• [YOUR GOAL]
Copy each line below that includes "their".

• [Page-level text extractions]
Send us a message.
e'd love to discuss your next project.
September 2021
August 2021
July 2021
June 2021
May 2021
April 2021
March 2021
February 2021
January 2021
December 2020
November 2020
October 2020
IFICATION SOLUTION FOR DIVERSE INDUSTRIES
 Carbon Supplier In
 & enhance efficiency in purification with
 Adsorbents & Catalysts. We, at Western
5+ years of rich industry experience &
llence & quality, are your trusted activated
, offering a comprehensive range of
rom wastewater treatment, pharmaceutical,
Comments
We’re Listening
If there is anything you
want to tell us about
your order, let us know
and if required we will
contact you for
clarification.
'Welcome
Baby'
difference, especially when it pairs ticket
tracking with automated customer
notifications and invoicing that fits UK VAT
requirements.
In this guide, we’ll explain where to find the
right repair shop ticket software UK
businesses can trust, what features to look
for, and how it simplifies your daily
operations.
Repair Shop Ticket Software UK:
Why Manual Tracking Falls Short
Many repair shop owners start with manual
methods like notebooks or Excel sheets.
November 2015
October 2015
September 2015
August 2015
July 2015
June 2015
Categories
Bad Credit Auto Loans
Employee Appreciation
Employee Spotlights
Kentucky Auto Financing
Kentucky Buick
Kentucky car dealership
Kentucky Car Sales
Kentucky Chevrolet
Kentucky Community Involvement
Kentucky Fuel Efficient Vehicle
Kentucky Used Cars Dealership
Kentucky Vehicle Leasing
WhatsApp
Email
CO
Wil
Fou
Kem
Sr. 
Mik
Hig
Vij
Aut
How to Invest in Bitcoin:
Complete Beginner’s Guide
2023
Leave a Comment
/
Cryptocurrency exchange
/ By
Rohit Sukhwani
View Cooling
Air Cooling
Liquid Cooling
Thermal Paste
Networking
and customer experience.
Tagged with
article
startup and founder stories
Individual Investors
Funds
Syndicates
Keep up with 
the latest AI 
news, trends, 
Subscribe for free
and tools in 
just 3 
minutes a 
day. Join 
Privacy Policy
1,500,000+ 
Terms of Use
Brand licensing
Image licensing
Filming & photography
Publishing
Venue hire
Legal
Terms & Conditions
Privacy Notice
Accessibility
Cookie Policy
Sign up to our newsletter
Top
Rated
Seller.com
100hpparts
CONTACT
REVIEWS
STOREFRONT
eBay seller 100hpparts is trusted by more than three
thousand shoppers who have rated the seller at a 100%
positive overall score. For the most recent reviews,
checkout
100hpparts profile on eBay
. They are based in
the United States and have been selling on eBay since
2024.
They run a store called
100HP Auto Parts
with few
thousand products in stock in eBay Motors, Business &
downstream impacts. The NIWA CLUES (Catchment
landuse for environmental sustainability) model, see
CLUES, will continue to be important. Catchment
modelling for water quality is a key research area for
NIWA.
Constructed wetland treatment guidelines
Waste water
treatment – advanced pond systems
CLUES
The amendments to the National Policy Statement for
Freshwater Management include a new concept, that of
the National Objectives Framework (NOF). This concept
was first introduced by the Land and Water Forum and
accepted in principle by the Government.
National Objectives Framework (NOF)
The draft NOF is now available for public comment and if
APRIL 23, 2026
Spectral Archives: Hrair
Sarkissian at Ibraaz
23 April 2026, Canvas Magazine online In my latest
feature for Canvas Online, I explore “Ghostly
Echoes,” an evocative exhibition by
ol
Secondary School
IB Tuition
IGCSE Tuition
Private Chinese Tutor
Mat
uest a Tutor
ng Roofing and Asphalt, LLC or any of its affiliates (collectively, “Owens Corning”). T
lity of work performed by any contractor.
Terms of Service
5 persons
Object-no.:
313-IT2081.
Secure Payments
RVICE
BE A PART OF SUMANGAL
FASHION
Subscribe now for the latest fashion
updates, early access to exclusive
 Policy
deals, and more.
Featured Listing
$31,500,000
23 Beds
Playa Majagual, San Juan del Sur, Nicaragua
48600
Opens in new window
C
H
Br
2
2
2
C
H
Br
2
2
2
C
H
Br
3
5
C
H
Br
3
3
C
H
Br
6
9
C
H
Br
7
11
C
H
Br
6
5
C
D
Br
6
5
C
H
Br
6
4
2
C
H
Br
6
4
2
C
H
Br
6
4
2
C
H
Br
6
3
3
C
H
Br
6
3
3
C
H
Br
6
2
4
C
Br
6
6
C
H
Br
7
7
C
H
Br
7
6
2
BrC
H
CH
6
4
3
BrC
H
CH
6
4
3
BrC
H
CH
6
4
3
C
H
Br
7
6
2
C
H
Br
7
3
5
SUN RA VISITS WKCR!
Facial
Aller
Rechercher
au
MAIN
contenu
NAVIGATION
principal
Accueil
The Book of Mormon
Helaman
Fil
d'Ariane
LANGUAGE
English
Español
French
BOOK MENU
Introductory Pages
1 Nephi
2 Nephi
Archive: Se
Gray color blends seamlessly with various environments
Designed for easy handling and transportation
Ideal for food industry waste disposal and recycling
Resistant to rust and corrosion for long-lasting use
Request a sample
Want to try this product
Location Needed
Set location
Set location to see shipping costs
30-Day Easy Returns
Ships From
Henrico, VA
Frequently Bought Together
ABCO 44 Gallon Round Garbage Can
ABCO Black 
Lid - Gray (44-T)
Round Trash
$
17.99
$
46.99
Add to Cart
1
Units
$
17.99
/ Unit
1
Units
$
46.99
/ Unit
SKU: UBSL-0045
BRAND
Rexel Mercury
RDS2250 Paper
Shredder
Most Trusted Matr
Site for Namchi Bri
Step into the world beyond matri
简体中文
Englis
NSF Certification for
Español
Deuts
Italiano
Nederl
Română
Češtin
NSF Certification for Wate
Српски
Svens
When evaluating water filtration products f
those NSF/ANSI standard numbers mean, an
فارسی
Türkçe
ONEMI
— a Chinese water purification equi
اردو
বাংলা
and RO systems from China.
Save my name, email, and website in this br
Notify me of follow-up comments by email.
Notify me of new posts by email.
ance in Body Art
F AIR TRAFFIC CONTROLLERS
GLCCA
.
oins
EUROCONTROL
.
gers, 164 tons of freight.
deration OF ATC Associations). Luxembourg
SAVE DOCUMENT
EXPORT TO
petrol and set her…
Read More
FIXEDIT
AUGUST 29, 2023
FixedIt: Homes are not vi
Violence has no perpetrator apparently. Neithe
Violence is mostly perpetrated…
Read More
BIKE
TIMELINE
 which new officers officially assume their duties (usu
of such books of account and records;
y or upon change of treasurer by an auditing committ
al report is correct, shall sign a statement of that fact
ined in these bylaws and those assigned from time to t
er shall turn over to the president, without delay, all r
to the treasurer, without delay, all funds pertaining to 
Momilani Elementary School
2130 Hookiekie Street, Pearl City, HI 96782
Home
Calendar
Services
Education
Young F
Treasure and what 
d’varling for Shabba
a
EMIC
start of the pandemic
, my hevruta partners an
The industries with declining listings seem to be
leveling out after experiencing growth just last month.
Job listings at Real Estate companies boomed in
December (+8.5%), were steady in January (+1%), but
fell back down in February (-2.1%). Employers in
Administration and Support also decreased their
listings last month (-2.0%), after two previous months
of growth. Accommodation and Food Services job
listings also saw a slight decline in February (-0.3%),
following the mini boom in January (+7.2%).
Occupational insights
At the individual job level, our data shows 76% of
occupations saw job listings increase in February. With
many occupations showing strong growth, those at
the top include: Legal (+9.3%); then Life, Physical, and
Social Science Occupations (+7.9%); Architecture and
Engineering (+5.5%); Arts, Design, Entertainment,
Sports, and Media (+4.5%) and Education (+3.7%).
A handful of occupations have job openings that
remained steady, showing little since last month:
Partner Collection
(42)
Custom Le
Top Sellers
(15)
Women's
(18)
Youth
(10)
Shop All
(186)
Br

• [RESULT BELOW]
 which new officers officially assume their duties (usu
Administration and Support also decreased their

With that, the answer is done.